→ **Data records**
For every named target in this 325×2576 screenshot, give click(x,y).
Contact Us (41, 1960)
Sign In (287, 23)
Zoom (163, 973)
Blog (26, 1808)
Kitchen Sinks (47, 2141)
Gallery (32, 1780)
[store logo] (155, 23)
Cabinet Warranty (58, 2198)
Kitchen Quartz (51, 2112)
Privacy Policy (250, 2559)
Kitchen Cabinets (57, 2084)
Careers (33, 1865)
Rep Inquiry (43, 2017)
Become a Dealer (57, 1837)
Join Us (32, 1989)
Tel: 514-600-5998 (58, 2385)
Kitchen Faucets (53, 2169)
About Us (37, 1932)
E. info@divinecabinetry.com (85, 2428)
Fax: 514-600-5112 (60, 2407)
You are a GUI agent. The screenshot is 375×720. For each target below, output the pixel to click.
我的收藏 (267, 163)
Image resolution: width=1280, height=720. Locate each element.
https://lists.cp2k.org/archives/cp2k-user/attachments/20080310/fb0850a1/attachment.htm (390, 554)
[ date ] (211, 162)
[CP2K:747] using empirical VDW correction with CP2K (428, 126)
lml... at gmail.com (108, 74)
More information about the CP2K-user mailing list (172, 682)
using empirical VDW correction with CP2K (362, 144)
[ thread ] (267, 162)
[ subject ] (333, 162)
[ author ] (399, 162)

--

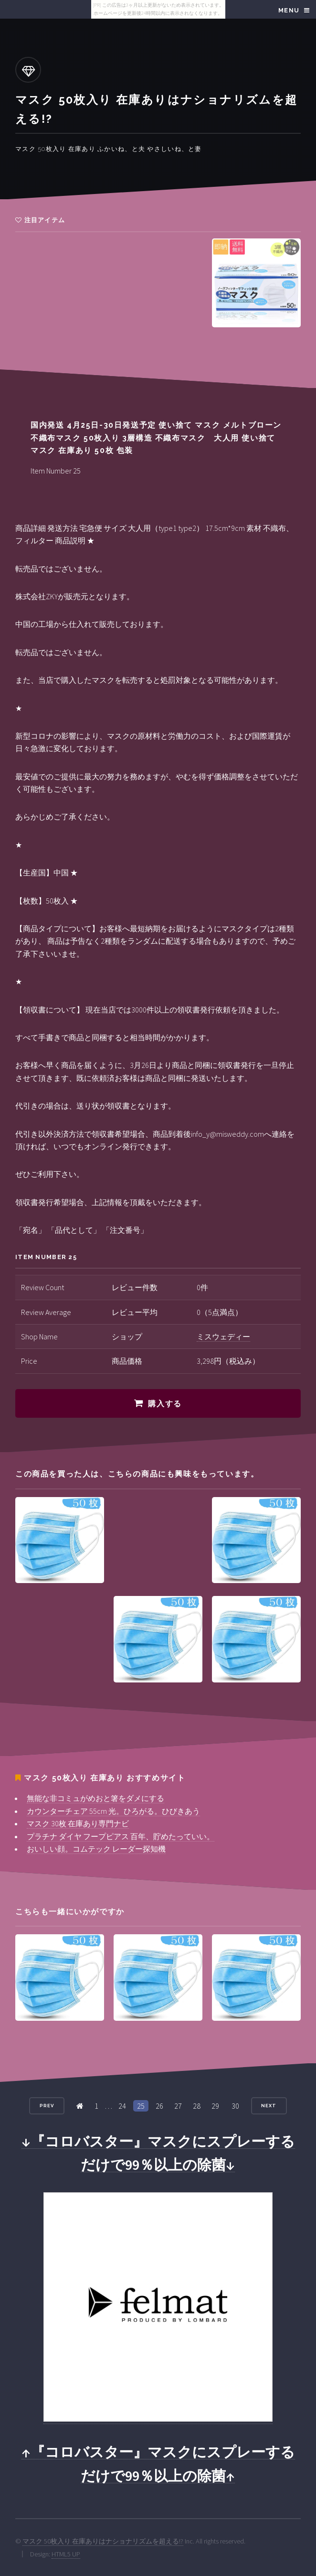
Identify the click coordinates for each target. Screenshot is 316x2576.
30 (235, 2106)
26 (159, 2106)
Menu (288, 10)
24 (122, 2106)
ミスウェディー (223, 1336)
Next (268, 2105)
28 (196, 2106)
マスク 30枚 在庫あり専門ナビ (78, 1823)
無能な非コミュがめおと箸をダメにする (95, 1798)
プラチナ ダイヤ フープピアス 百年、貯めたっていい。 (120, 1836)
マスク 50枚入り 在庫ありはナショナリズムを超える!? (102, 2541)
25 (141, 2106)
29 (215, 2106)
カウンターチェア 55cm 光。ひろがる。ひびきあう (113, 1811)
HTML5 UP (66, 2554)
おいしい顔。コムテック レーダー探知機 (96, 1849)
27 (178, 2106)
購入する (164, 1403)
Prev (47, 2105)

==

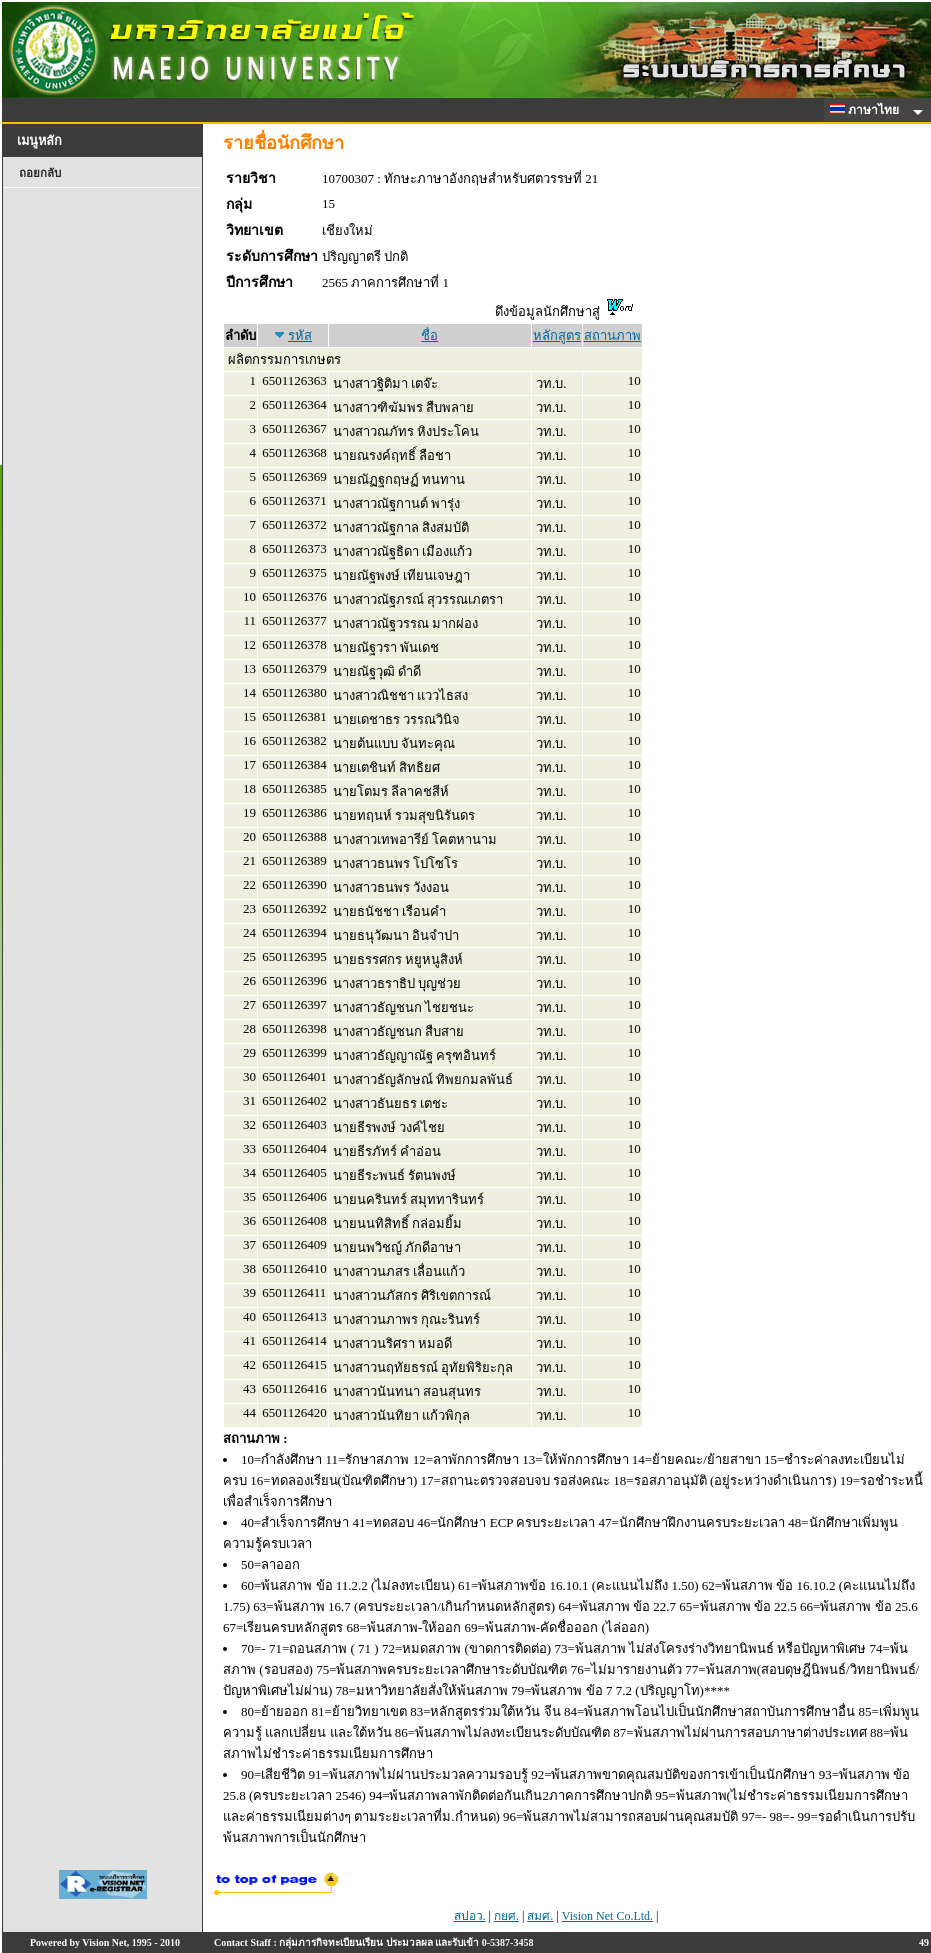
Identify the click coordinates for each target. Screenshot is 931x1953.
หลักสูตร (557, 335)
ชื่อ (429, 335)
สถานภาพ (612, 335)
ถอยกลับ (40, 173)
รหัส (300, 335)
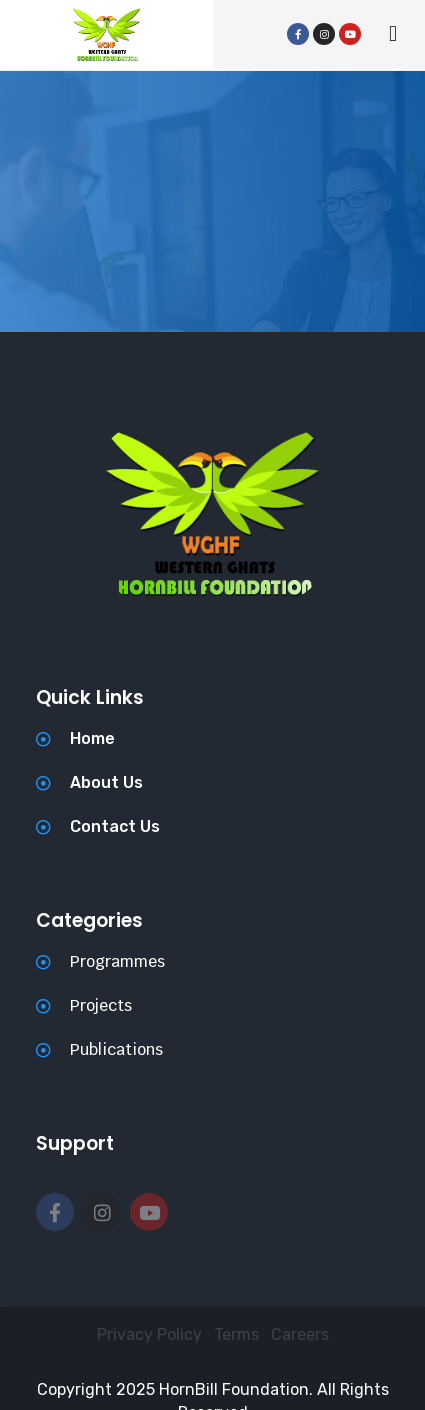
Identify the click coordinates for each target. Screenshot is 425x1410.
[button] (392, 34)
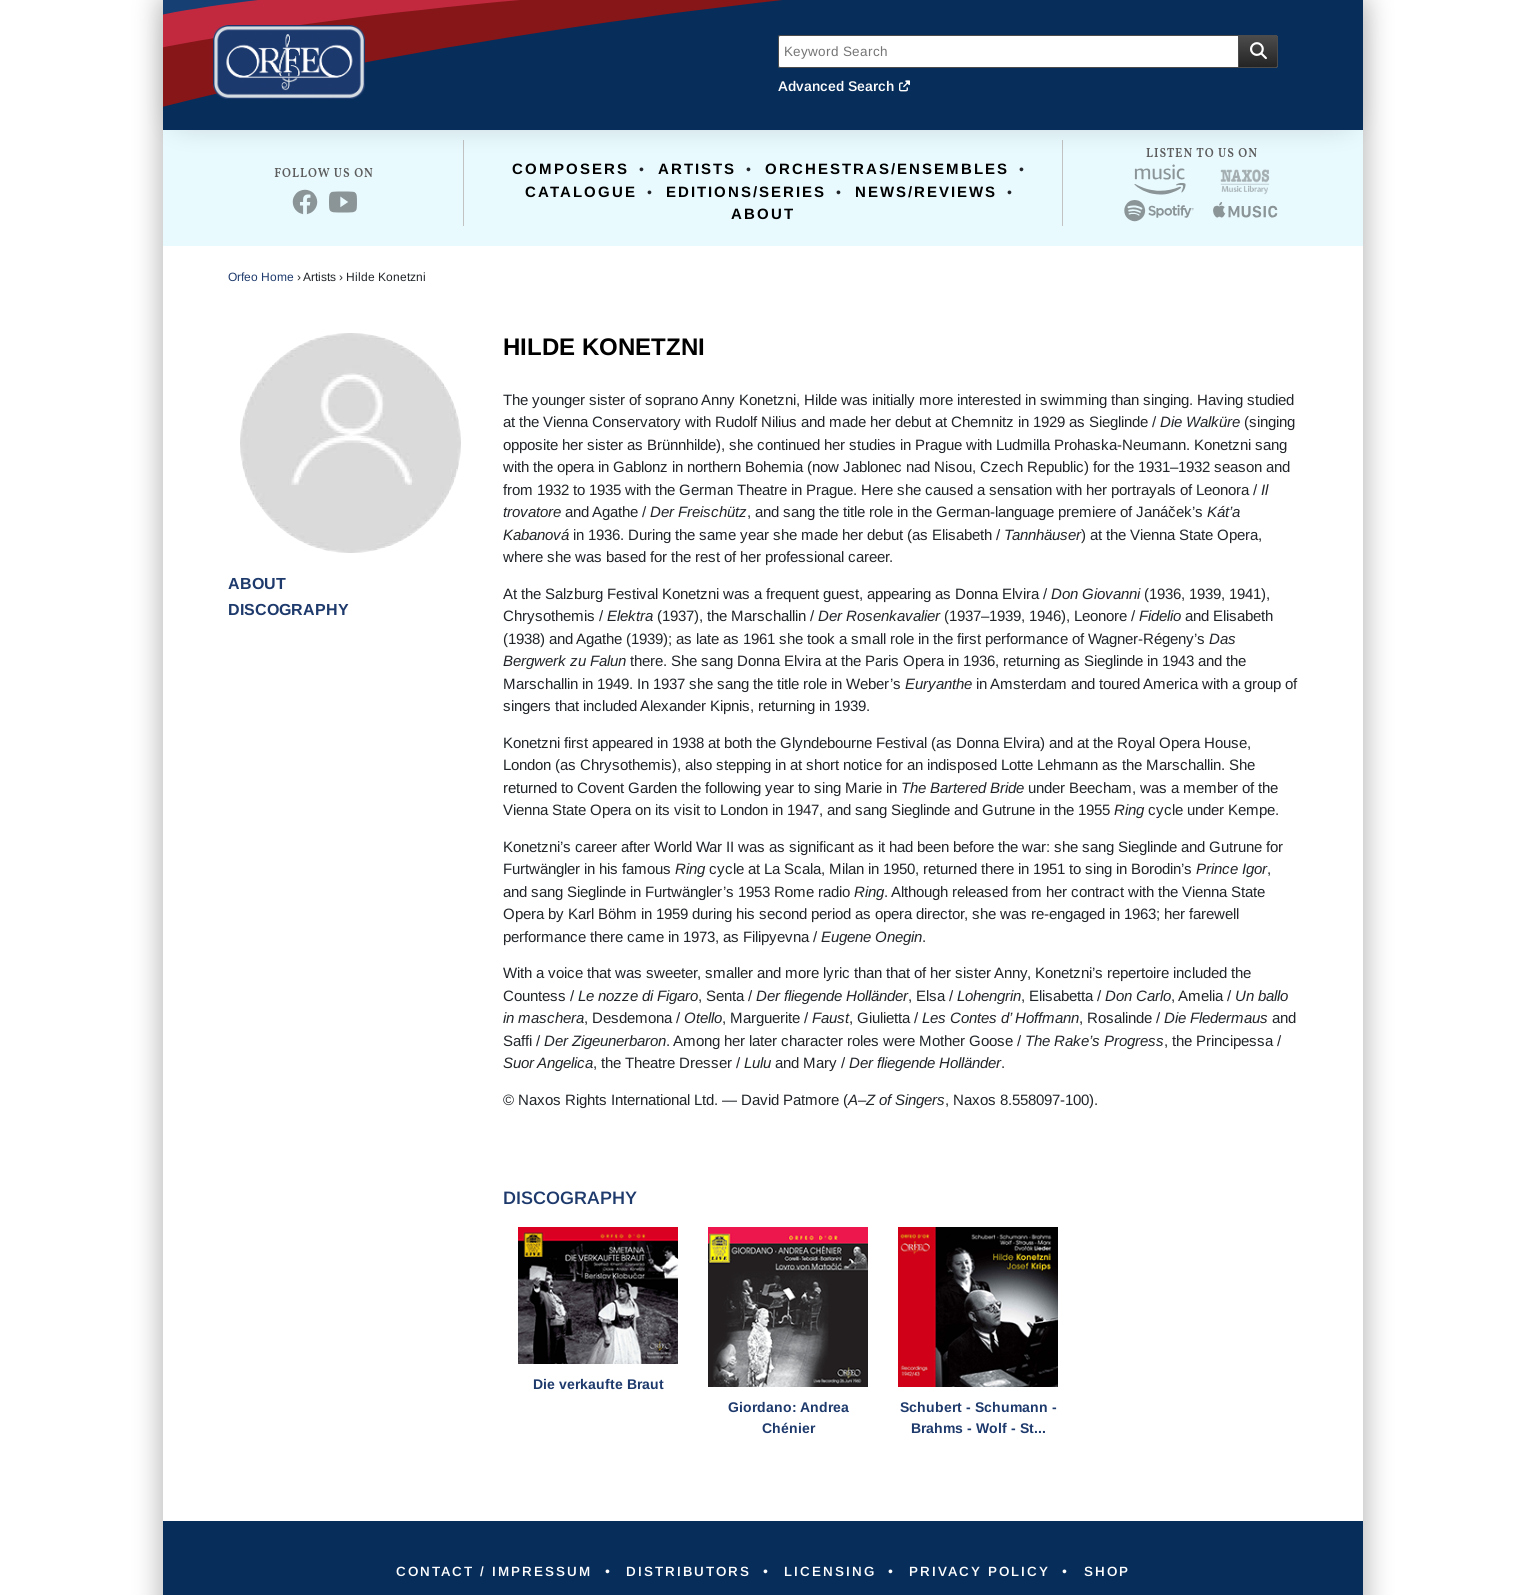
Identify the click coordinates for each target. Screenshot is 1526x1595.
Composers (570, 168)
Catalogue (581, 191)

→ **Goal of the exercise**
The expected answer is an exact copy of the lines above, beginning at the line with "Rep Inquiry (43, 2017)" and ending at the line with "lml... at gmail.com (108, 74)", with both ends in.

→ **Finished task**
Rep Inquiry (43, 2017)
Become a Dealer (57, 1837)
Join Us (32, 1989)
Tel: 514-600-5998 (58, 2385)
Kitchen Faucets (53, 2169)
About Us (37, 1932)
E. info@divinecabinetry.com (85, 2428)
Fax: 514-600-5112 (60, 2407)
You are a GUI agent. The screenshot is 375×720. For each target below, output the pixel to click.
我的收藏 (267, 163)
Image resolution: width=1280, height=720. Locate each element.
https://lists.cp2k.org/archives/cp2k-user/attachments/20080310/fb0850a1/attachment.htm (390, 554)
[ date ] (211, 162)
[CP2K:747] using empirical VDW correction with CP2K (428, 126)
lml... at gmail.com (108, 74)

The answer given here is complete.